On the other hand, fiscal policy has adopted a strong focus on economic growth since the election of the Rudd government in November 2007. While the previous government believed that it was important to avoid budget deficits whenever possible, the current government has adopted a Keynesian approach to the implementation of this policy. This means that when the economy is suffering from a lack of aggregate demand, the government will use the budget to try and stimulate activity. For example, large stimulus packages in late 2008 and early 2009 were used to help the Australian economy to avoid the worst of the economic downturn that was being seen in other parts of the world. This policy ultimately proved to be successful, as the Australian economy was one of the few to avoid a technical recession during this period.

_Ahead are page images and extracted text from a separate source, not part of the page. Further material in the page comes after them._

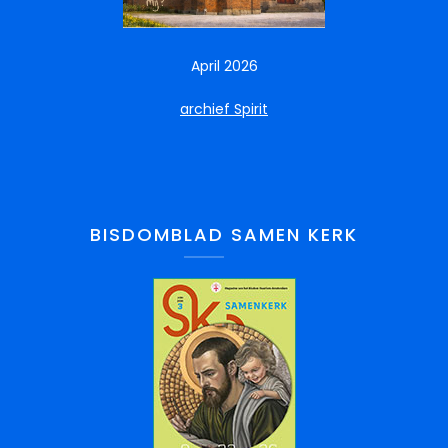
April 2026
archief Spirit
BISDOMBLAD SAMEN KERK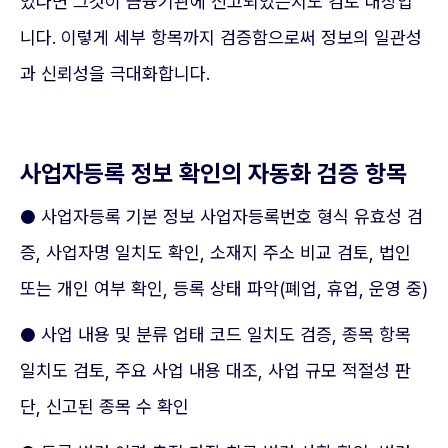
었다면 그것이 금융기관에 신고되었는지도 검토 대상입
니다. 이렇게 세부 항목까지 검증함으로써 정보의 일관성
과 신뢰성을 극대화합니다.
사업자등록 정보 확인의 자동화 검증 항목
● 사업자등록 기본 정보 사업자등록번호 형식 유효성 검
증, 사업자명 일치도 확인, 소재지 주소 비교 검토, 법인
또는 개인 여부 확인, 등록 상태 파악(폐업, 휴업, 운영 중)
● 사업 내용 및 분류 업태 코드 일치도 검증, 종목 항목
일치도 검토, 주요 사업 내용 대조, 사업 규모 적절성 판
단, 신고된 종목 수 확인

The microeconomic reform process involves changes to a specific industry or sector of the economy. Many structural changes have been made to the Australian economy in the hope of improving our long term growth prospects. In theory, we have seen that an increase in aggregate supply will lead to an increase in growth, without any pressure on prices. This goes some way to explaining why it is that the Australian government has focused on this process.
The actual processes involved in implementing these policies will be discussed in Unit 4.